#### [Task]
Every line from the one containing "testament to his" to the end of the records below should be returned exactly; pictures are to be dropped.
┄┄┄┄┄┄┄┄┄┄
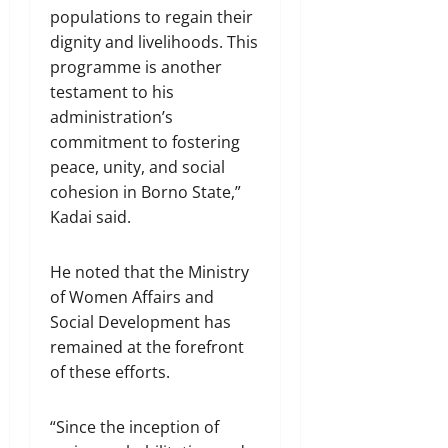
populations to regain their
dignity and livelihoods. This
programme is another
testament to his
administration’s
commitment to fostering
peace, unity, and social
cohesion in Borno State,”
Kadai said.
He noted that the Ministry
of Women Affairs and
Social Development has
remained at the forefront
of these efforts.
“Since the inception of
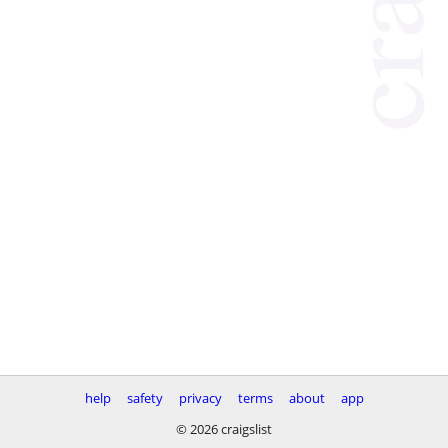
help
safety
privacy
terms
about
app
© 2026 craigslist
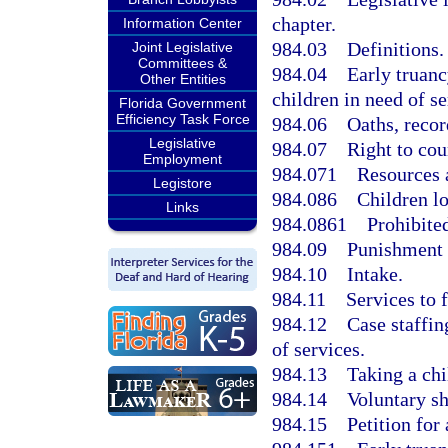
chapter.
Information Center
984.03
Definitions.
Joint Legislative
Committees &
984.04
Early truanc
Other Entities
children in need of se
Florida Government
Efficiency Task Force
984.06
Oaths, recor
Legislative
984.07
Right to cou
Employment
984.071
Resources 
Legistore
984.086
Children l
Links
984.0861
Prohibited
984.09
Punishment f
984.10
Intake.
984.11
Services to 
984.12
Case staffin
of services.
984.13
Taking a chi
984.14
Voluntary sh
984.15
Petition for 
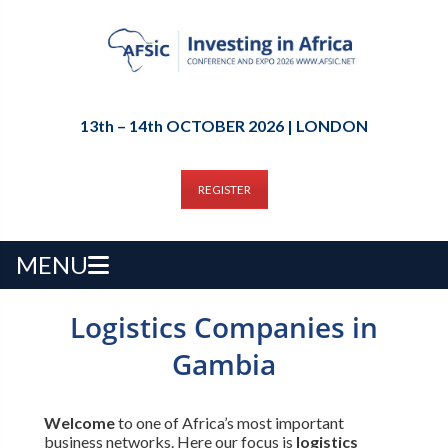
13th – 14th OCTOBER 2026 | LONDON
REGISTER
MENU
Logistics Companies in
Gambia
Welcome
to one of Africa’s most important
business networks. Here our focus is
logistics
┄┄┄┄┄┄┄┄┄┄
#### [Response to this task]
testament to his
administration’s
commitment to fostering
peace, unity, and social
cohesion in Borno State,”
Kadai said.
He noted that the Ministry
of Women Affairs and
Social Development has
remained at the forefront
of these efforts.
“Since the inception of
help
safety
privacy
terms
about
app
© 2026 craigslist
chapter.
Information Center
984.03
Definitions.
Joint Legislative
Committees &
984.04
Early truanc
Other Entities
children in need of se
Florida Government
Efficiency Task Force
984.06
Oaths, recor
Legislative
984.07
Right to cou
Employment
984.071
Resources 
Legistore
984.086
Children l
Links
984.0861
Prohibited
984.09
Punishment f
984.10
Intake.
984.11
Services to 
984.12
Case staffin
of services.
984.13
Taking a chi
984.14
Voluntary sh
984.15
Petition for 
13th – 14th OCTOBER 2026 | LONDON
REGISTER
MENU
Logistics Companies in
Gambia
Welcome
to one of Africa’s most important
business networks. Here our focus is
logistics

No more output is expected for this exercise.